▶ **INFORMATION PROVIDED**:

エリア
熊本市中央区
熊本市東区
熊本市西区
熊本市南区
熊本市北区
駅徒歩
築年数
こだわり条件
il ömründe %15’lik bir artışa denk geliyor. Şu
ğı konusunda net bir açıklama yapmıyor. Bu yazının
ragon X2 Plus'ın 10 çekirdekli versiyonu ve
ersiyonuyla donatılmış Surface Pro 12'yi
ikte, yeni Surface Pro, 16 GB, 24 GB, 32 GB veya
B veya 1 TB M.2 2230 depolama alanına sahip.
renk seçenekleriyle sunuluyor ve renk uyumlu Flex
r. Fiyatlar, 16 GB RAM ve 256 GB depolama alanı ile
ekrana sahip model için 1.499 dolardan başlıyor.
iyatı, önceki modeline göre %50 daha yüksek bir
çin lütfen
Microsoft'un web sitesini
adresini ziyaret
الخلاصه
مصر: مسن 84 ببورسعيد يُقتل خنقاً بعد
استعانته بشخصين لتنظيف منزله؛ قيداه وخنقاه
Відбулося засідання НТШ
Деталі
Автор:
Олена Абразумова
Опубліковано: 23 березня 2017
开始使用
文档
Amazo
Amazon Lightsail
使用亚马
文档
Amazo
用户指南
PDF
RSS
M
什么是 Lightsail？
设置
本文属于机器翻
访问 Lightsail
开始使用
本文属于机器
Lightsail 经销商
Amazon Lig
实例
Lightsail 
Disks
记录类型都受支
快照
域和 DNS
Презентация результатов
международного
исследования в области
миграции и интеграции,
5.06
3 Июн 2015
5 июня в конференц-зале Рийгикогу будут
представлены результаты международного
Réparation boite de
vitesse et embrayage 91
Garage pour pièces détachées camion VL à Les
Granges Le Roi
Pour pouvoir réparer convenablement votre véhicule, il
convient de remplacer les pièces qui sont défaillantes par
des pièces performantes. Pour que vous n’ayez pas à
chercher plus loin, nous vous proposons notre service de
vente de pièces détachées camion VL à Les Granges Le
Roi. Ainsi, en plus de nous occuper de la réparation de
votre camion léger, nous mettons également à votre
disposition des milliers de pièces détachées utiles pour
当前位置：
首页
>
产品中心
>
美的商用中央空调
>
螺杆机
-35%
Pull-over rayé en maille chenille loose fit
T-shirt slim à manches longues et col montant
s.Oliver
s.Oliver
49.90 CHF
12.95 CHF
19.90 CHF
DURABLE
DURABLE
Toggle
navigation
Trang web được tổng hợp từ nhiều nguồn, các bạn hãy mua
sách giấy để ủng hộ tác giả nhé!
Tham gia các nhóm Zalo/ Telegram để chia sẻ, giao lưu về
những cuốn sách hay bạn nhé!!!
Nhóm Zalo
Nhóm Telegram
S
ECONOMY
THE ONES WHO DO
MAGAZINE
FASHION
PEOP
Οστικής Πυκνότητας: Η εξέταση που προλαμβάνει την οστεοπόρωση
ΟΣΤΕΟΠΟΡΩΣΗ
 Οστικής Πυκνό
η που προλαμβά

▶ **REQUIREMENT**: Would you please return all lines of the data that include the word "Οστικής"?

▶ **YOUR RESPONSE**:
Οστικής Πυκνότητας: Η εξέταση που προλαμβάνει την οστεοπόρωση
 Οστικής Πυκνό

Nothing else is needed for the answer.